Des médecins gazaouis affirment être torturés et affamés dans les prisons israéliennes

La branche israélienne de l’ONG Physicians for Human Rights publie un rapport réunissant les témoignages de 24 soignants de la bande de Gaza, dont la plupart sont encore en détention.

Khaled Alser a été arrêté en mars 2024, lorsque l’armée israélienne a ordonné l’évacuation de l’hôpital Nasser, le plus important du sud de la bande de Gaza. Les soldats « nous ont forcés à nous déshabiller devant tout le monde et à marcher nus », raconte le chirurgien de 32 ans. Le long récit détaillé de sa détention a été publié dans un rapport de la branche israélienne de l’ONG Physicians for Human Rights (PHRI) le 26 février, avec 23 autres témoignages similaires de soignants de Gaza arrêtés par Israël. Un document au titre éloquent : « Détenus illégalement, torturés et affamés : le sort des travailleurs médicaux de Gaza en détention en Israël ».

La plupart des Palestiniens qui y sont cités sont encore en prison. Aux avocats de l’ONG israélienne, qui ont recueilli leurs propos entre juillet et décembre 2024, ils ont confié avoir subi des tortures, des humiliations, et avoir été privés de nourriture et de soins. Leurs témoignages ont été anonymisés pour éviter des représailles. Khaled Alser, lui, a été libéré après sept mois de détention, en octobre 2024, sans qu’aucune charge n’ait été retenue contre lui.
Après son arrestation, le trentenaire, aux mains ligotées par des liens en plastique qui lui cisaillent les poignets, est interrogé par l’armée israélienne, dans une maison voisine de l’hôpital, avec plusieurs de ses collègues. Les questions portent sur son activité de médecin, ce qu’il faisait le 7 octobre 2023, et s’il a soigné des otages ou vu des tunnels. Il est conduit à deux reprises dans l’hôpital pour montrer aux soldats la pièce où se trouvent le générateur électrique et les salles d’opération.

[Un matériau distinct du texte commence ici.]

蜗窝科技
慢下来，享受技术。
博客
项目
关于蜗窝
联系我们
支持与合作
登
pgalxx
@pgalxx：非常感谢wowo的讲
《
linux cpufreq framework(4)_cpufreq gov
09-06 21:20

Le chirurgien est ensuite transféré hors de Gaza, dans le centre de détention Sde Teiman, dans le désert israélien du Néguev, où des ONG ont documenté violences et tortures. Il y est détenu les yeux bandés et les mains menottées en permanence, avec l’obligation de garder le silence. A intervalles réguliers, raconte-t-il, les soldats attaquent les prisonniers avec des chiens, leur lancent des grenades assourdissantes, les frappent et leur aspergent le visage de spray au poivre. Khaled est blessé « aux testicules, à la poitrine et aux yeux ».

« Agressions sexuelles »

Il rapporte « plusieurs cas d’agressions sexuelles, notamment avec des matraques ou des bâtons électriques introduits dans l’anus. J’ai entendu parler d’au moins dix cas de ce type et j’ai personnellement examiné trois victimes de ce type d’agression ». En juillet 2024, neuf réservistes de l’armée israélienne en poste à Sde Teiman ont été arrêtés, pour le viol présumé d’un détenu palestinien que ses blessures ont rendu incapable de marcher. L’agence des Nations unies pour les réfugiés palestiniens (UNRWA) a également publié des témoignages de détenus palestiniens rapportant des viols lors de leur détention en Israël.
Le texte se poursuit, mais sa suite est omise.